# TASK GOAL:
You are asked to repeat the listing word for word and to leave out its pictures.

# RECORDS SHOWN:
▬▬▬

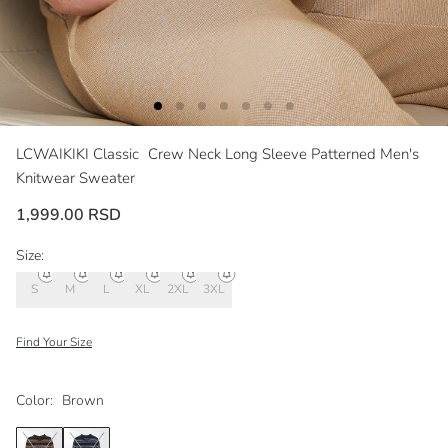
LCWAIKIKI Classic
Crew Neck Long Sleeve Patterned Men's
Knitwear Sweater
1,999.00 RSD
Size:
S
M
L
XL
2XL
3XL
Find Your Size
Color:
Brown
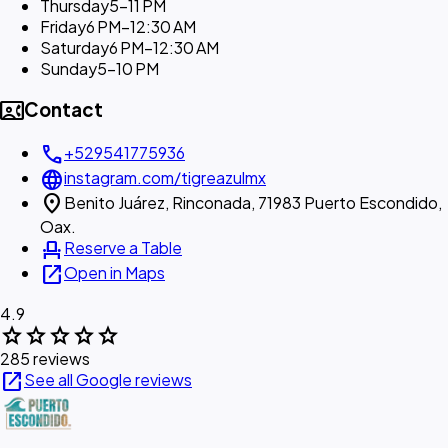
Thursday
5–11 PM
Friday
6 PM–12:30 AM
Saturday
6 PM–12:30 AM
Sunday
5–10 PM
contact_phone
Contact
call
+529541775936
language
instagram.com/tigreazulmx
location_on
Benito Juárez, Rinconada, 71983 Puerto Escondido,
Oax.
event_seat
Reserve a Table
open_in_new
Open in Maps
4.9
star
star
star
star
star
285 reviews
open_in_new
See all Google reviews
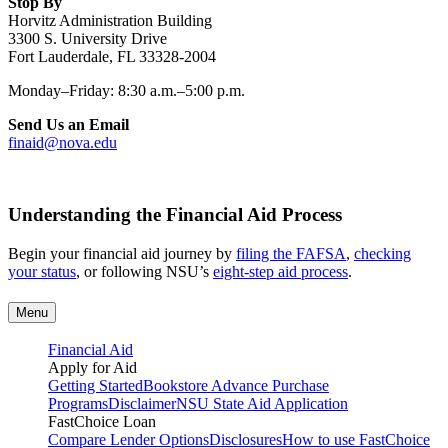
Stop By
Horvitz Administration Building
3300 S. University Drive
Fort Lauderdale, FL 33328-2004
Monday–Friday: 8:30 a.m.–5:00 p.m.
Send Us an Email
finaid@nova.edu
Understanding the Financial Aid Process
Begin your financial aid journey by
filing the FAFSA
,
checking
your status
, or following NSU’s
eight-step aid process
.
Menu
Financial Aid
Apply for Aid
Getting Started
Bookstore Advance Purchase
Programs
Disclaimer
NSU State Aid Application
FastChoice Loan
Compare Lender Options
Disclosures
How to use FastChoice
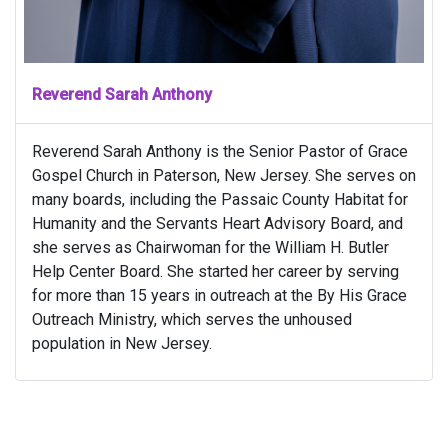
Reverend Sarah Anthony
Reverend Sarah Anthony is the Senior Pastor of Grace
Gospel Church in Paterson, New Jersey. She serves on
many boards, including the Passaic County Habitat for
Humanity and the Servants Heart Advisory Board, and
she serves as Chairwoman for the William H. Butler
Help Center Board. She started her career by serving
for more than 15 years in outreach at the By His Grace
Outreach Ministry, which serves the unhoused
population in New Jersey.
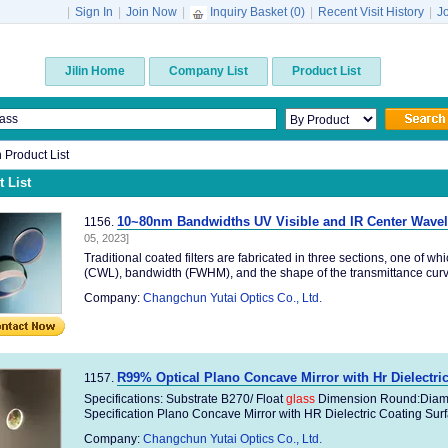
|
Sign In
|
Join Now
|
Inquiry Basket (
0
)
|
Recent Visit History
|
J
Jilin Home
Company List
Product List
n Product List
 List
10~80nm Bandwidths UV Visible and IR Center Wavel
1156.
05, 2023]
Traditional coated filters are fabricated in three sections, one of 
(CWL), bandwidth (FWHM), and the shape of the transmittance curve
Company:
Changchun Yutai Optics Co., Ltd.
R99% Optical Plano Concave Mirror with Hr Dielectri
1157.
Specifications: Substrate B270/ Float
glass
Dimension Round:Dia
Specification Plano Concave Mirror with HR Dielectric Coating Surfa
Company:
Changchun Yutai Optics Co., Ltd.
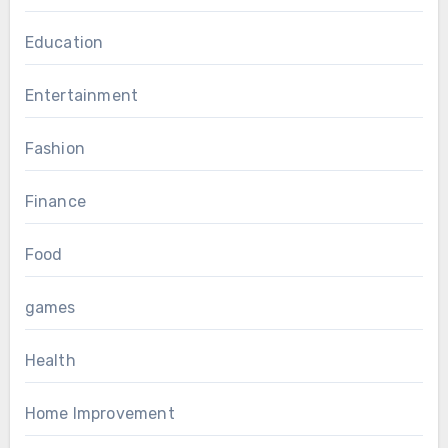
Education
Entertainment
Fashion
Finance
Food
games
Health
Home Improvement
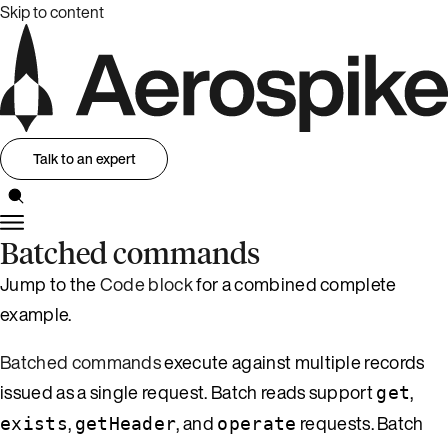
Skip to content
Talk to an expert
Batched commands
Jump to the
Code block
for a combined complete
example.
Batched commands
execute against multiple records
issued as a single request. Batch reads support
,
get
,
, and
requests. Batch
exists
getHeader
operate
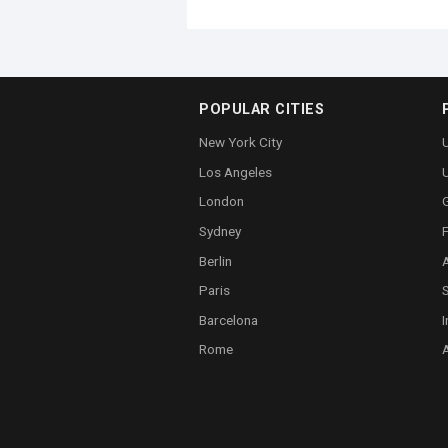
POPULAR CITIES
New York City
U
Los Angeles
London
Sydney
Berlin
A
Paris
Barcelona
I
Rome
A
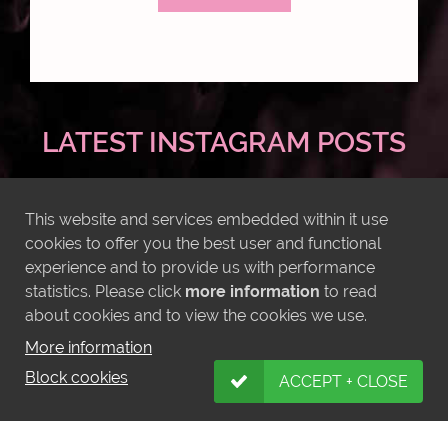
LATEST INSTAGRAM POSTS
This website and services embedded within it use
cookies to offer you the best user and functional
experience and to provide us with performance
statistics. Please click
more information
to read
about cookies and to view the cookies we use.
More information
Block cookies
ACCEPT + CLOSE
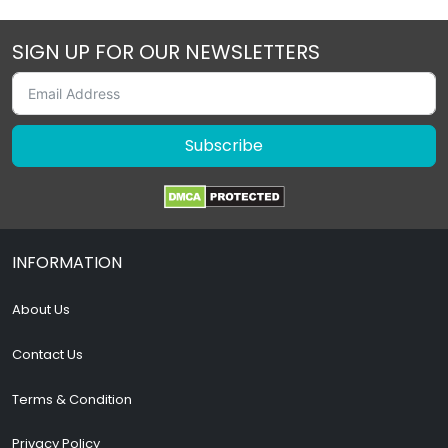
SIGN UP FOR OUR NEWSLETTERS
Subscribe
INFORMATION
About Us
Contact Us
Terms & Condition
Privacy Policy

▬▬▬

# RESPONSE:
LCWAIKIKI Classic
Crew Neck Long Sleeve Patterned Men's
Knitwear Sweater
1,999.00 RSD
Size:
S
M
L
XL
2XL
3XL
Find Your Size
Color:
Brown
Thursday
5–11 PM
Friday
6 PM–12:30 AM
Saturday
6 PM–12:30 AM
Sunday
5–10 PM
contact_phone
Contact
call
+529541775936
language
instagram.com/tigreazulmx
location_on
Benito Juárez, Rinconada, 71983 Puerto Escondido,
Oax.
event_seat
Reserve a Table
open_in_new
Open in Maps
4.9
star
star
star
star
star
285 reviews
open_in_new
See all Google reviews
Stop By
Horvitz Administration Building
3300 S. University Drive
Fort Lauderdale, FL 33328-2004
Monday–Friday: 8:30 a.m.–5:00 p.m.
Send Us an Email
finaid@nova.edu
Understanding the Financial Aid Process
Begin your financial aid journey by
filing the FAFSA
,
checking
your status
, or following NSU’s
eight-step aid process
.
Menu
Financial Aid
Apply for Aid
Getting Started
Bookstore Advance Purchase
Programs
Disclaimer
NSU State Aid Application
FastChoice Loan
Compare Lender Options
Disclosures
How to use FastChoice
Reverend Sarah Anthony
Reverend Sarah Anthony is the Senior Pastor of Grace
Gospel Church in Paterson, New Jersey. She serves on
many boards, including the Passaic County Habitat for
Humanity and the Servants Heart Advisory Board, and
she serves as Chairwoman for the William H. Butler
Help Center Board. She started her career by serving
for more than 15 years in outreach at the By His Grace
Outreach Ministry, which serves the unhoused
population in New Jersey.
|
Sign In
|
Join Now
|
Inquiry Basket (
0
)
|
Recent Visit History
|
J
Jilin Home
Company List
Product List
n Product List
 List
10~80nm Bandwidths UV Visible and IR Center Wavel
1156.
05, 2023]
Traditional coated filters are fabricated in three sections, one of 
(CWL), bandwidth (FWHM), and the shape of the transmittance curve
Company:
Changchun Yutai Optics Co., Ltd.
R99% Optical Plano Concave Mirror with Hr Dielectri
1157.
Specifications: Substrate B270/ Float
glass
Dimension Round:Dia
Specification Plano Concave Mirror with HR Dielectric Coating Surfa
Company:
Changchun Yutai Optics Co., Ltd.
Education
Entertainment
Fashion
Finance
Food
games
Health
Home Improvement
Skip to content
Talk to an expert
Batched commands
Jump to the
Code block
for a combined complete
example.
Batched commands
execute against multiple records
issued as a single request. Batch reads support
,
get
,
, and
requests. Batch
exists
getHeader
operate
POPULAR CITIES
New York City
U
Los Angeles
London
Sydney
Berlin
A
Paris
Barcelona
I
Rome
A
LATEST INSTAGRAM POSTS
This website and services embedded within it use
cookies to offer you the best user and functional
experience and to provide us with performance
statistics. Please click
more information
to read
about cookies and to view the cookies we use.
More information
Block cookies
ACCEPT + CLOSE
SIGN UP FOR OUR NEWSLETTERS
Subscribe
INFORMATION
About Us
Contact Us
Terms & Condition
Privacy Policy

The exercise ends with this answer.